The task ::
All of the entries are to be written out again verbatim.

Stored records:
__________

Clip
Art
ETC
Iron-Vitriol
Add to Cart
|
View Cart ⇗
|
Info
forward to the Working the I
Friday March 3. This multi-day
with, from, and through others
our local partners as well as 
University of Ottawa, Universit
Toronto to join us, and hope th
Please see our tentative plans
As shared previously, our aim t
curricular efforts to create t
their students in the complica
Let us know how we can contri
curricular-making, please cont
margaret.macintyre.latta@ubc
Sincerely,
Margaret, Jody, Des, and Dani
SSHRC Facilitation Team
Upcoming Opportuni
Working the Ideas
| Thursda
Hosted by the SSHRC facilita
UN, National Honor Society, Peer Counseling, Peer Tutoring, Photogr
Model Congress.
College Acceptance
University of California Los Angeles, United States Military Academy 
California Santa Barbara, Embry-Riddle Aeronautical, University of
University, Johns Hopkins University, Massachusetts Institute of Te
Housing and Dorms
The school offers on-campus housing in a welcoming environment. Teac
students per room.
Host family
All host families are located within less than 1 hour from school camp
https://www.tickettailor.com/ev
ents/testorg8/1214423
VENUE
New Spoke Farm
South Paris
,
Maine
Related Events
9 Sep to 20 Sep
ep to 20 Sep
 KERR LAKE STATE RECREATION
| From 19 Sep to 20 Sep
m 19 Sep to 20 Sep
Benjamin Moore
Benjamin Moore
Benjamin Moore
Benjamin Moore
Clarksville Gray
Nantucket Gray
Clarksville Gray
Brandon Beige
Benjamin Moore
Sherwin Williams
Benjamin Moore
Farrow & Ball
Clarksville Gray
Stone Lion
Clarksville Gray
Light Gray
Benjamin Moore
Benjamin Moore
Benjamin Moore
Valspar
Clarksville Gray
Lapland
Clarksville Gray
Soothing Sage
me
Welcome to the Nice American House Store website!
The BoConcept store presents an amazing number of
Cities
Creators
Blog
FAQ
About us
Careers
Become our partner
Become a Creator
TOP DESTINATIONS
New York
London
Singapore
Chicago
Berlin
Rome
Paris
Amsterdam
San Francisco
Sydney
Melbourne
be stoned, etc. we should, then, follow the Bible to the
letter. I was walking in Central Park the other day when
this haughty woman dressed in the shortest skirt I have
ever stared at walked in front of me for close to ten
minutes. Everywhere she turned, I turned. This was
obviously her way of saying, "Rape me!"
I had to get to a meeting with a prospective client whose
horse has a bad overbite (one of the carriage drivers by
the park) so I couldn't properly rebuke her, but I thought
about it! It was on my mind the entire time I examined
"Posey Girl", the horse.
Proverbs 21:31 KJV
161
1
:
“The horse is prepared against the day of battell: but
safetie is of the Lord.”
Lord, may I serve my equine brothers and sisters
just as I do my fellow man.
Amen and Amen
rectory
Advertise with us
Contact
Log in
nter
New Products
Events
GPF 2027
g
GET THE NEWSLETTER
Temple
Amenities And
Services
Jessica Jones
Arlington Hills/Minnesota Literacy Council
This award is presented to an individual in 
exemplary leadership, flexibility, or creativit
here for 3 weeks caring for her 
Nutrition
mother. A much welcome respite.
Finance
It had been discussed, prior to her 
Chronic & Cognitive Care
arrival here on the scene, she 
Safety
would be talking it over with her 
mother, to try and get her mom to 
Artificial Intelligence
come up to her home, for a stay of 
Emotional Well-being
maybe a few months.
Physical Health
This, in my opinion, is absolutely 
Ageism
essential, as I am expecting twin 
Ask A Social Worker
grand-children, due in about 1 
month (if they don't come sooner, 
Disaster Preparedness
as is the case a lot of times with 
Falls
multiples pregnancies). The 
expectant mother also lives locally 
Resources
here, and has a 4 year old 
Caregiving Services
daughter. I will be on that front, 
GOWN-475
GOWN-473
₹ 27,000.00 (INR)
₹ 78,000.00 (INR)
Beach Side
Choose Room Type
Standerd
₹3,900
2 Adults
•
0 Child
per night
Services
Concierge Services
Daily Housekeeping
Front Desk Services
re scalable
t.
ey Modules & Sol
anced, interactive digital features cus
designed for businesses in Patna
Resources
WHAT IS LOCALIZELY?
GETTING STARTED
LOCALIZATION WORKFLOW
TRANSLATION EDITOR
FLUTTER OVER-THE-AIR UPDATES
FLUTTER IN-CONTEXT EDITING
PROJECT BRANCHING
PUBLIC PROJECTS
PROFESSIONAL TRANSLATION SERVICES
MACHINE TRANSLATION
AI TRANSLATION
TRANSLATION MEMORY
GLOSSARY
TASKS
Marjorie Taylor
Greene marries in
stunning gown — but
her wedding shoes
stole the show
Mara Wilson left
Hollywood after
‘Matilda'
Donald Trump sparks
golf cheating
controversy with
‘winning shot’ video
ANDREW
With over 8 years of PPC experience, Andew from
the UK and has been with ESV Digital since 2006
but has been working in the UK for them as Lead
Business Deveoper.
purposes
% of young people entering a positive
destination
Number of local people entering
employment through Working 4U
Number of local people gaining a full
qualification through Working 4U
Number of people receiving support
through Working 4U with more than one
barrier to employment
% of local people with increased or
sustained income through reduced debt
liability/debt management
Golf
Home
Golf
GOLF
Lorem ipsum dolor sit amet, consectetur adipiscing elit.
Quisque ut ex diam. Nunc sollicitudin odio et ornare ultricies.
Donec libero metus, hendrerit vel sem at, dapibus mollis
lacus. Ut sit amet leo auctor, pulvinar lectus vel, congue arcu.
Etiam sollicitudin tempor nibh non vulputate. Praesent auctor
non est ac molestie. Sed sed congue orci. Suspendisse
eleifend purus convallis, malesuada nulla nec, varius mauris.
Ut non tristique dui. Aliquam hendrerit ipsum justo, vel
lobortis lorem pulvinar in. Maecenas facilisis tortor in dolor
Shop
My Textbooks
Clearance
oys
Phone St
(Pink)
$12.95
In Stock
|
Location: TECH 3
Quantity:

__________

Written reply ::
Clip
Art
ETC
Iron-Vitriol
Add to Cart
|
View Cart ⇗
|
Info
forward to the Working the I
Friday March 3. This multi-day
with, from, and through others
our local partners as well as 
University of Ottawa, Universit
Toronto to join us, and hope th
Please see our tentative plans
As shared previously, our aim t
curricular efforts to create t
their students in the complica
Let us know how we can contri
curricular-making, please cont
margaret.macintyre.latta@ubc
Sincerely,
Margaret, Jody, Des, and Dani
SSHRC Facilitation Team
Upcoming Opportuni
Working the Ideas
| Thursda
Hosted by the SSHRC facilita
UN, National Honor Society, Peer Counseling, Peer Tutoring, Photogr
Model Congress.
College Acceptance
University of California Los Angeles, United States Military Academy 
California Santa Barbara, Embry-Riddle Aeronautical, University of
University, Johns Hopkins University, Massachusetts Institute of Te
Housing and Dorms
The school offers on-campus housing in a welcoming environment. Teac
students per room.
Host family
All host families are located within less than 1 hour from school camp
https://www.tickettailor.com/ev
ents/testorg8/1214423
VENUE
New Spoke Farm
South Paris
,
Maine
Related Events
9 Sep to 20 Sep
ep to 20 Sep
 KERR LAKE STATE RECREATION
| From 19 Sep to 20 Sep
m 19 Sep to 20 Sep
Benjamin Moore
Benjamin Moore
Benjamin Moore
Benjamin Moore
Clarksville Gray
Nantucket Gray
Clarksville Gray
Brandon Beige
Benjamin Moore
Sherwin Williams
Benjamin Moore
Farrow & Ball
Clarksville Gray
Stone Lion
Clarksville Gray
Light Gray
Benjamin Moore
Benjamin Moore
Benjamin Moore
Valspar
Clarksville Gray
Lapland
Clarksville Gray
Soothing Sage
me
Welcome to the Nice American House Store website!
The BoConcept store presents an amazing number of
Cities
Creators
Blog
FAQ
About us
Careers
Become our partner
Become a Creator
TOP DESTINATIONS
New York
London
Singapore
Chicago
Berlin
Rome
Paris
Amsterdam
San Francisco
Sydney
Melbourne
be stoned, etc. we should, then, follow the Bible to the
letter. I was walking in Central Park the other day when
this haughty woman dressed in the shortest skirt I have
ever stared at walked in front of me for close to ten
minutes. Everywhere she turned, I turned. This was
obviously her way of saying, "Rape me!"
I had to get to a meeting with a prospective client whose
horse has a bad overbite (one of the carriage drivers by
the park) so I couldn't properly rebuke her, but I thought
about it! It was on my mind the entire time I examined
"Posey Girl", the horse.
Proverbs 21:31 KJV
161
1
:
“The horse is prepared against the day of battell: but
safetie is of the Lord.”
Lord, may I serve my equine brothers and sisters
just as I do my fellow man.
Amen and Amen
rectory
Advertise with us
Contact
Log in
nter
New Products
Events
GPF 2027
g
GET THE NEWSLETTER
Temple
Amenities And
Services
Jessica Jones
Arlington Hills/Minnesota Literacy Council
This award is presented to an individual in 
exemplary leadership, flexibility, or creativit
here for 3 weeks caring for her 
Nutrition
mother. A much welcome respite.
Finance
It had been discussed, prior to her 
Chronic & Cognitive Care
arrival here on the scene, she 
Safety
would be talking it over with her 
mother, to try and get her mom to 
Artificial Intelligence
come up to her home, for a stay of 
Emotional Well-being
maybe a few months.
Physical Health
This, in my opinion, is absolutely 
Ageism
essential, as I am expecting twin 
Ask A Social Worker
grand-children, due in about 1 
month (if they don't come sooner, 
Disaster Preparedness
as is the case a lot of times with 
Falls
multiples pregnancies). The 
expectant mother also lives locally 
Resources
here, and has a 4 year old 
Caregiving Services
daughter. I will be on that front, 
GOWN-475
GOWN-473
₹ 27,000.00 (INR)
₹ 78,000.00 (INR)
Beach Side
Choose Room Type
Standerd
₹3,900
2 Adults
•
0 Child
per night
Services
Concierge Services
Daily Housekeeping
Front Desk Services
re scalable
t.
ey Modules & Sol
anced, interactive digital features cus
designed for businesses in Patna
Resources
WHAT IS LOCALIZELY?
GETTING STARTED
LOCALIZATION WORKFLOW
TRANSLATION EDITOR
FLUTTER OVER-THE-AIR UPDATES
FLUTTER IN-CONTEXT EDITING
PROJECT BRANCHING
PUBLIC PROJECTS
PROFESSIONAL TRANSLATION SERVICES
MACHINE TRANSLATION
AI TRANSLATION
TRANSLATION MEMORY
GLOSSARY
TASKS
Marjorie Taylor
Greene marries in
stunning gown — but
her wedding shoes
stole the show
Mara Wilson left
Hollywood after
‘Matilda'
Donald Trump sparks
golf cheating
controversy with
‘winning shot’ video
ANDREW
With over 8 years of PPC experience, Andew from
the UK and has been with ESV Digital since 2006
but has been working in the UK for them as Lead
Business Deveoper.
purposes
% of young people entering a positive
destination
Number of local people entering
employment through Working 4U
Number of local people gaining a full
qualification through Working 4U
Number of people receiving support
through Working 4U with more than one
barrier to employment
% of local people with increased or
sustained income through reduced debt
liability/debt management
Golf
Home
Golf
GOLF
Lorem ipsum dolor sit amet, consectetur adipiscing elit.
Quisque ut ex diam. Nunc sollicitudin odio et ornare ultricies.
Donec libero metus, hendrerit vel sem at, dapibus mollis
lacus. Ut sit amet leo auctor, pulvinar lectus vel, congue arcu.
Etiam sollicitudin tempor nibh non vulputate. Praesent auctor
non est ac molestie. Sed sed congue orci. Suspendisse
eleifend purus convallis, malesuada nulla nec, varius mauris.
Ut non tristique dui. Aliquam hendrerit ipsum justo, vel
lobortis lorem pulvinar in. Maecenas facilisis tortor in dolor
Shop
My Textbooks
Clearance
oys
Phone St
(Pink)
$12.95
In Stock
|
Location: TECH 3
Quantity:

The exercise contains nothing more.